Work instruction:
With the images set aside, retype every record below character for character.

Raw data:
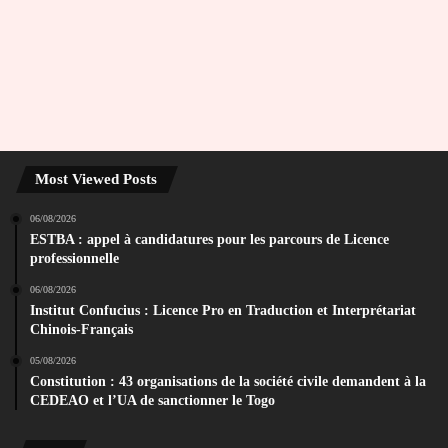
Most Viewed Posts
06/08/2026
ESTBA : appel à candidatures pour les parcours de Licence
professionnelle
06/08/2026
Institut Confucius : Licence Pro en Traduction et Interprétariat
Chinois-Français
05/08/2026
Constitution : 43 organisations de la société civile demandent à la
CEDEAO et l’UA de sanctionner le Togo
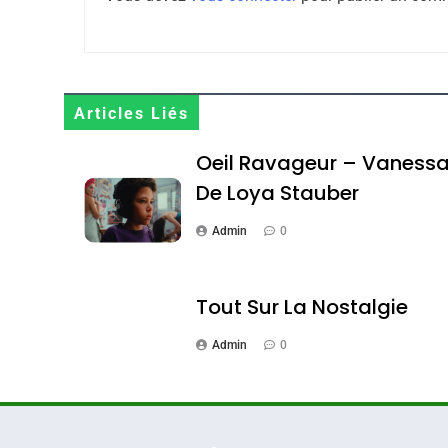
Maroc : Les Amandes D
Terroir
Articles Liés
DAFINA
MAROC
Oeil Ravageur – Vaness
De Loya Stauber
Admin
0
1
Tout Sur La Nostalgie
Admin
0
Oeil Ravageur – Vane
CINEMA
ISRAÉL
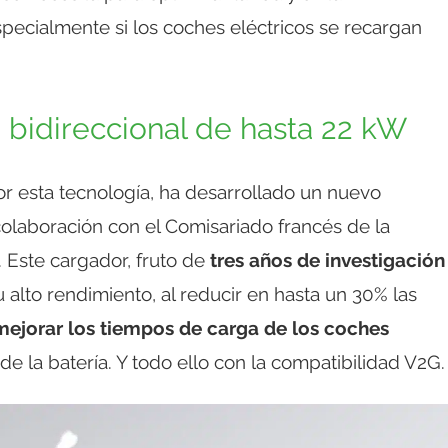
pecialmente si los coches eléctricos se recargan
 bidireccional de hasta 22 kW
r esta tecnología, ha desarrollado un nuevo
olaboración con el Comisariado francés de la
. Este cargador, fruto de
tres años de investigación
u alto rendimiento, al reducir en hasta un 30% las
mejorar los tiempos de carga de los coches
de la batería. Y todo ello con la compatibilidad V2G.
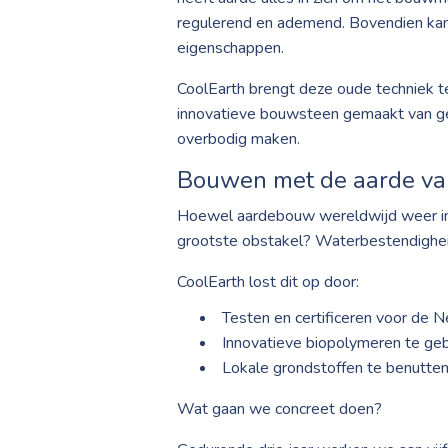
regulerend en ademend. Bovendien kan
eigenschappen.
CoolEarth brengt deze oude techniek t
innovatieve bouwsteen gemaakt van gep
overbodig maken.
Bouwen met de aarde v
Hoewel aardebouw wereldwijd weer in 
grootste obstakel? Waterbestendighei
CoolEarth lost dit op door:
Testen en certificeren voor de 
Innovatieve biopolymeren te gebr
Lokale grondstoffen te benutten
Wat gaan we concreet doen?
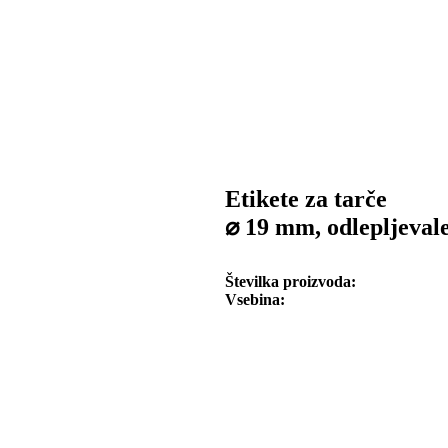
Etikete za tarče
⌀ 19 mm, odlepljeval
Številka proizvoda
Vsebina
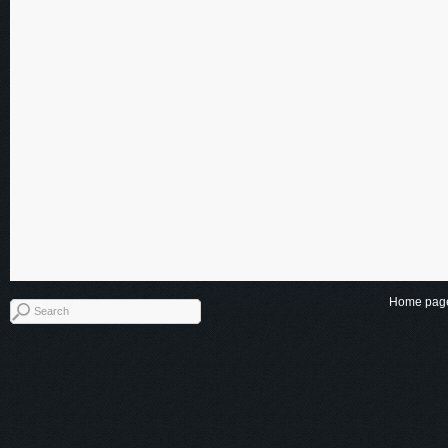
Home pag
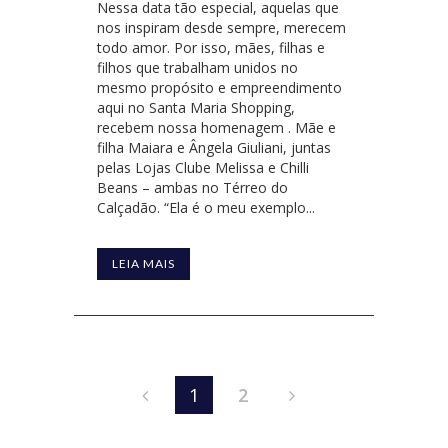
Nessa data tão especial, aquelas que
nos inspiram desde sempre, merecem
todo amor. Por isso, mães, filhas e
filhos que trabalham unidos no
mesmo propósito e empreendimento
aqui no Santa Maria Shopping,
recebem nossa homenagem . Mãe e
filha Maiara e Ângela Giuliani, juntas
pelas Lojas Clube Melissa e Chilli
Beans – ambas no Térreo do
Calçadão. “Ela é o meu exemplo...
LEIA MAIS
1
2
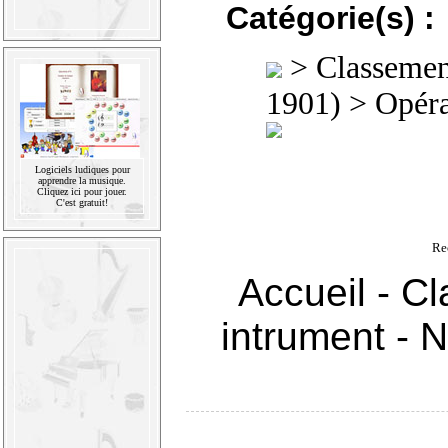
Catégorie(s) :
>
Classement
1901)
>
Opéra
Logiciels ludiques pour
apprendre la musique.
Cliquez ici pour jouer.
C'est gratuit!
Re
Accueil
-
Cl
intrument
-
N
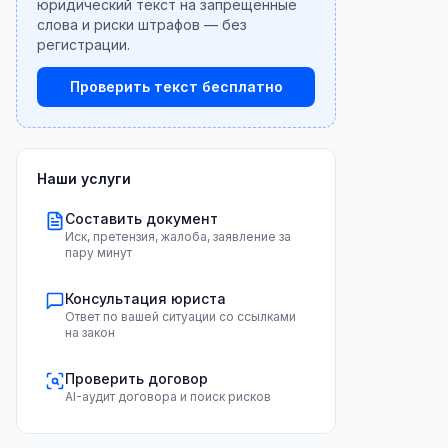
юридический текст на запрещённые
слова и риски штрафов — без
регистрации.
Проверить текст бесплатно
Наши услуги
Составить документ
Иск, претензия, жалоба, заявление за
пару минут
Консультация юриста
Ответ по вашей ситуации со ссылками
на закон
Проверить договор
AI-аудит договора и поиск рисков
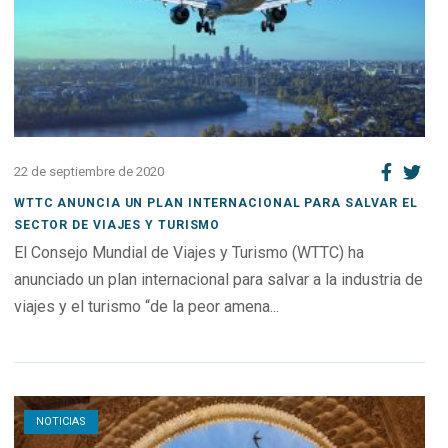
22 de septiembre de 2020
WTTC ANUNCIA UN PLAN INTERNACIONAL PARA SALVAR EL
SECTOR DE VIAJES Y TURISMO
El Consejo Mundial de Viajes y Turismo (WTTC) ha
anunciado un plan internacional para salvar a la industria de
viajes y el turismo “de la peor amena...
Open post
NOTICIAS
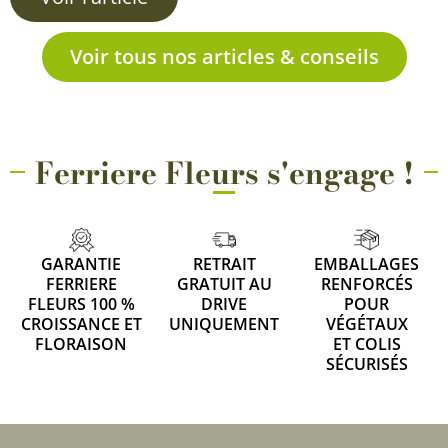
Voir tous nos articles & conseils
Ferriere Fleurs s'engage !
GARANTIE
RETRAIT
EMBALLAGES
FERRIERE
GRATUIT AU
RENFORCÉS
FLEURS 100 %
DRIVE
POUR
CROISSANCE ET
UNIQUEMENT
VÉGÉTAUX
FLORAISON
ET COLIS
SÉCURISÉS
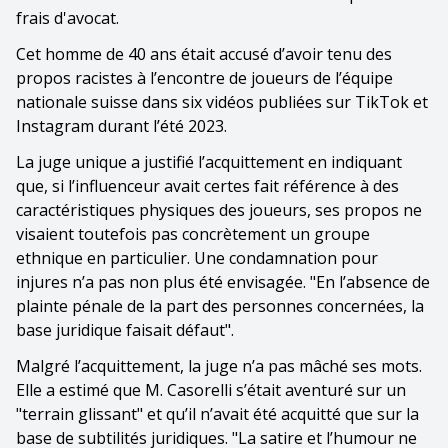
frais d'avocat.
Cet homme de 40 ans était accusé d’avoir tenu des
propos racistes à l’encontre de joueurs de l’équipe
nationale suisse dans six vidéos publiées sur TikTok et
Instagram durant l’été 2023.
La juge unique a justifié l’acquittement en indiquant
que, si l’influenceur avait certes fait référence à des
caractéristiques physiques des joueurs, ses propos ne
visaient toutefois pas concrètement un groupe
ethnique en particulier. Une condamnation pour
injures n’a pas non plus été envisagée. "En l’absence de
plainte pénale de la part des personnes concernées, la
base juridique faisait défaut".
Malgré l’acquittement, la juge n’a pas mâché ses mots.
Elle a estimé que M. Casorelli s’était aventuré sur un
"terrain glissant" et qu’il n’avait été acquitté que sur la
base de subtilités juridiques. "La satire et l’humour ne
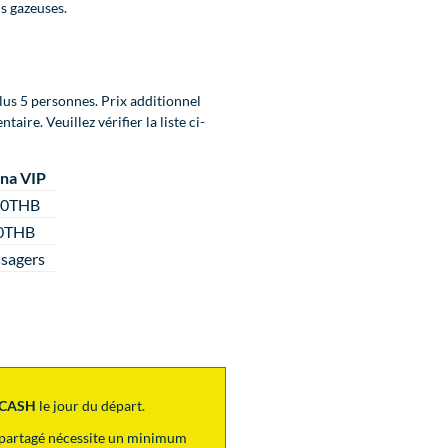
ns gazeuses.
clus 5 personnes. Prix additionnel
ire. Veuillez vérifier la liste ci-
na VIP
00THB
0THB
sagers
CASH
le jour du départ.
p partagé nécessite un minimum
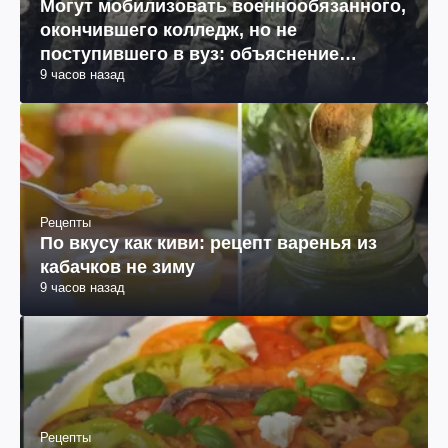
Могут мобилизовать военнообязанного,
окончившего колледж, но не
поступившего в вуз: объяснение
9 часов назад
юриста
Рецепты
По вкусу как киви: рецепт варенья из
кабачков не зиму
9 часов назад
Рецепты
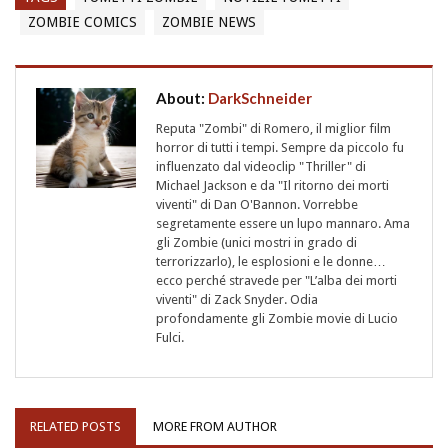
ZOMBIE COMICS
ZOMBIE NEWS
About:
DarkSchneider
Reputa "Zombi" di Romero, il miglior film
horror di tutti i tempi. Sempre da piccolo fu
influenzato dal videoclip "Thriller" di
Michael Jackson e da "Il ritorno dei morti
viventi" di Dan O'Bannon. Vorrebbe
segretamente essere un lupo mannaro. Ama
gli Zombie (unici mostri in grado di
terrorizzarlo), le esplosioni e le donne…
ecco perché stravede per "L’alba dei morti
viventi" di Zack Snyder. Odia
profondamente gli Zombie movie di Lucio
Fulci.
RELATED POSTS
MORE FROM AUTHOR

Result of this task:
Most Viewed Posts
06/08/2026
ESTBA : appel à candidatures pour les parcours de Licence
professionnelle
06/08/2026
Institut Confucius : Licence Pro en Traduction et Interprétariat
Chinois-Français
05/08/2026
Constitution : 43 organisations de la société civile demandent à la
CEDEAO et l’UA de sanctionner le Togo
Maroc : Les Amandes D
Terroir
Articles Liés
DAFINA
MAROC
Oeil Ravageur – Vaness
De Loya Stauber
Admin
0
1
Tout Sur La Nostalgie
Admin
0
Oeil Ravageur – Vane
CINEMA
ISRAÉL
pecialmente si los coches eléctricos se recargan
 bidireccional de hasta 22 kW
r esta tecnología, ha desarrollado un nuevo
olaboración con el Comisariado francés de la
. Este cargador, fruto de
tres años de investigación
u alto rendimiento, al reducir en hasta un 30% las
mejorar los tiempos de carga de los coches
de la batería. Y todo ello con la compatibilidad V2G.
regulerend en ademend. Bovendien kan
eigenschappen.
CoolEarth brengt deze oude techniek t
innovatieve bouwsteen gemaakt van gep
overbodig maken.
Bouwen met de aarde v
Hoewel aardebouw wereldwijd weer in 
grootste obstakel? Waterbestendighei
CoolEarth lost dit op door:
Testen en certificeren voor de 
Innovatieve biopolymeren te gebr
Lokale grondstoffen te benutten
Wat gaan we concreet doen?
Etikete za tarče
⌀ 19 mm, odlepljeval
Številka proizvoda
Vsebina
Home pag
Nessa data tão especial, aquelas que
nos inspiram desde sempre, merecem
todo amor. Por isso, mães, filhas e
filhos que trabalham unidos no
mesmo propósito e empreendimento
aqui no Santa Maria Shopping,
recebem nossa homenagem . Mãe e
filha Maiara e Ângela Giuliani, juntas
pelas Lojas Clube Melissa e Chilli
Beans – ambas no Térreo do
Calçadão. “Ela é o meu exemplo...
LEIA MAIS
1
2
Catégorie(s) :
>
Classement
1901)
>
Opéra
Logiciels ludiques pour
apprendre la musique.
Cliquez ici pour jouer.
C'est gratuit!
Re
Accueil
-
Cl
intrument
-
N
юридический текст на запрещённые
слова и риски штрафов — без
регистрации.
Проверить текст бесплатно
Наши услуги
Составить документ
Иск, претензия, жалоба, заявление за
пару минут
Консультация юриста
Ответ по вашей ситуации со ссылками
на закон
Проверить договор
AI-аудит договора и поиск рисков
22 de septiembre de 2020
WTTC ANUNCIA UN PLAN INTERNACIONAL PARA SALVAR EL
SECTOR DE VIAJES Y TURISMO
El Consejo Mundial de Viajes y Turismo (WTTC) ha
anunciado un plan internacional para salvar a la industria de
viajes y el turismo “de la peor amena...
Open post
NOTICIAS
Voir tous nos articles & conseils
Ferriere Fleurs s'engage !
GARANTIE
RETRAIT
EMBALLAGES
FERRIERE
GRATUIT AU
RENFORCÉS
FLEURS 100 %
DRIVE
POUR
CROISSANCE ET
UNIQUEMENT
VÉGÉTAUX
FLORAISON
ET COLIS
SÉCURISÉS
frais d'avocat.
Cet homme de 40 ans était accusé d’avoir tenu des
propos racistes à l’encontre de joueurs de l’équipe
nationale suisse dans six vidéos publiées sur TikTok et
Instagram durant l’été 2023.
La juge unique a justifié l’acquittement en indiquant
que, si l’influenceur avait certes fait référence à des
caractéristiques physiques des joueurs, ses propos ne
visaient toutefois pas concrètement un groupe
ethnique en particulier. Une condamnation pour
injures n’a pas non plus été envisagée. "En l’absence de
plainte pénale de la part des personnes concernées, la
base juridique faisait défaut".
Malgré l’acquittement, la juge n’a pas mâché ses mots.
Elle a estimé que M. Casorelli s’était aventuré sur un
"terrain glissant" et qu’il n’avait été acquitté que sur la
base de subtilités juridiques. "La satire et l’humour ne
ns gazeuses.
clus 5 personnes. Prix additionnel
ire. Veuillez vérifier la liste ci-
na VIP
00THB
0THB
sagers
CASH
le jour du départ.
p partagé nécessite un minimum
Могут мобилизовать военнообязанного,
окончившего колледж, но не
поступившего в вуз: объяснение
9 часов назад
юриста
Рецепты
По вкусу как киви: рецепт варенья из
кабачков не зиму
9 часов назад
Рецепты
ZOMBIE COMICS
ZOMBIE NEWS
About:
DarkSchneider
Reputa "Zombi" di Romero, il miglior film
horror di tutti i tempi. Sempre da piccolo fu
influenzato dal videoclip "Thriller" di
Michael Jackson e da "Il ritorno dei morti
viventi" di Dan O'Bannon. Vorrebbe
segretamente essere un lupo mannaro. Ama
gli Zombie (unici mostri in grado di
terrorizzarlo), le esplosioni e le donne…
ecco perché stravede per "L’alba dei morti
viventi" di Zack Snyder. Odia
profondamente gli Zombie movie di Lucio
Fulci.
RELATED POSTS
MORE FROM AUTHOR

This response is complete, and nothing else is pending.